A rivelare ciò è lo stesso Papa Francesco, in un libro che uscirà tra poco in Francia, ovvero la trascrizione di alcuni dialoghi con il sociologo Dominique Wolton dal titolo “Politique et sociètè”.

In questo libro Papa Francesco parla anche della problematica dei migranti, bacchettando quell’Europa che vuole chiudere (in parte) le porte. Poi si scaglia contro il laicismo che c’è in Francia e critica in parte l’Islam.
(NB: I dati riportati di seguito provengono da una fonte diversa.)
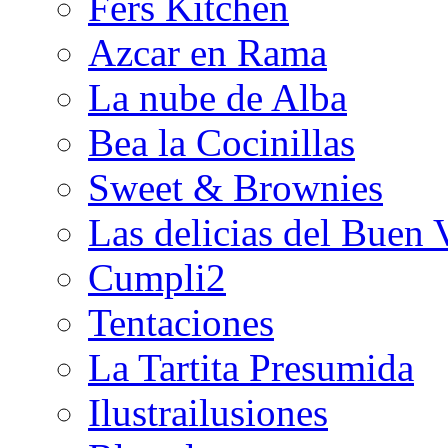
Fers Kitchen
Azcar en Rama
La nube de Alba
Bea la Cocinillas
Sweet & Brownies
Las delicias del Buen 
Cumpli2
Tentaciones
La Tartita Presumida
Ilustrailusiones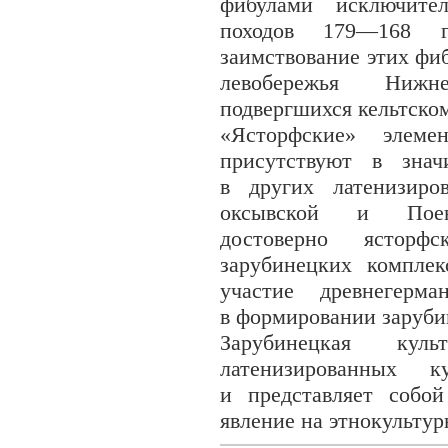
фибулами исключител
походов 179—168 г
заимствование этих фи
левобережья Нижне
подвергшихся кельтско
«Ясторфские» элеме
присутствуют в знач
в других латенизиро
оксывской и Поене
достоверно ясторф
зарубинецких комплек
участие древнегерма
в формировании заруби
Зарубинецкая ку
латенизированных к
и представляет собо
явление на этнокульту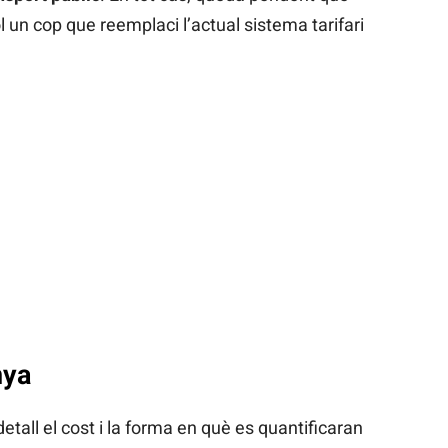
ol un cop que reemplaci l’actual sistema tarifari
nya
etall el cost i la forma en què es quantificaran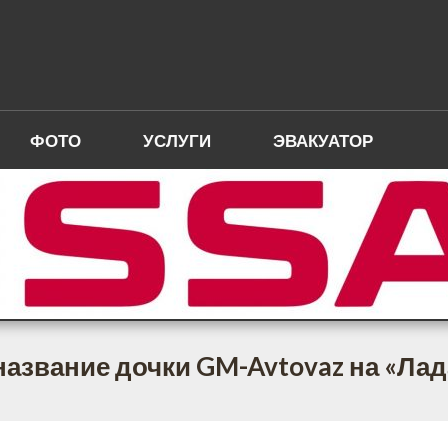
ФОТО
УСЛУГИ
ЭВАКУАТОР
азвание дочки GM-Avtovaz на «Лад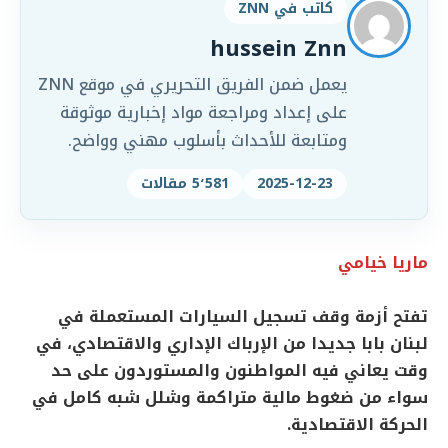
كاتب في ZNN
hussein Znn
يعمل ضمن الفريق التحريري في موقع ZNN
على إعداد ومراجعة مواد إخبارية موثوقة
ومتابعة للأحداث بأسلوب مهني وواضح.
2025-12-23
5٬581 مقالات
ماريا خيامي
تفتح أزمة وقف تسجيل السيارات المستعملة في
لبنان بابا جديدا من الإرباك الإداري والاقتصادي، في
وقت يعاني فيه المواطنون والمستوردون على حد
سواء من ضغوط مالية متراكمة وشلل شبه كامل في
الحركة الاقتصادية.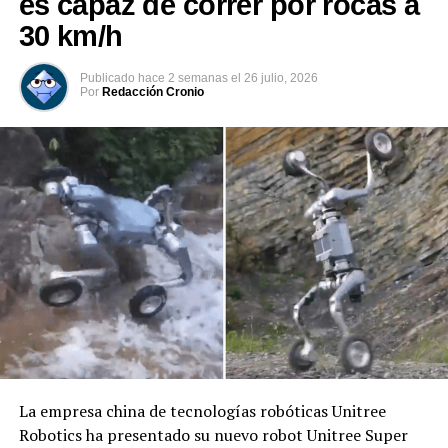
es capaz de correr por rocas a
#Envivo El Salvador Today, con Judith Ochoa
30 km/h
Publicado
hace 2 semanas
el
26 julio, 2026
Por
Redacción Cronio
La empresa china de tecnologías robóticas Unitree
Robotics ha presentado su nuevo robot Unitree Super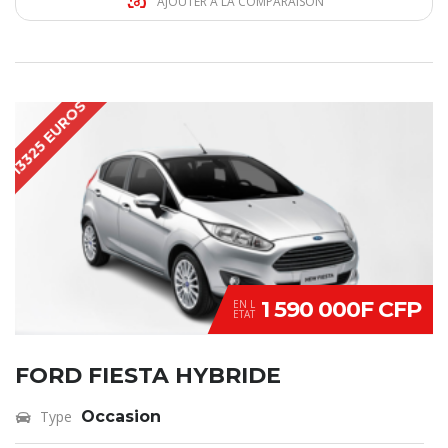
AJOUTER À LA COMPARAISON
13325 EUROS
1 590 000F CFP
EN L
ETAT
FORD FIESTA HYBRIDE
Type
Occasion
I temi trattati non sono soltanto questi appena citati ma vi sono ben altri temi di cui il Papa ha preferito parlare dicendo la sua posizione che ovviamente da “Papa” non passa inosservata come il tema dell’omosessualità e il principio della “guerra giusta” sostenuta da Giovanni Paolo II e che rigetta il fondamento della dottrina cattolica.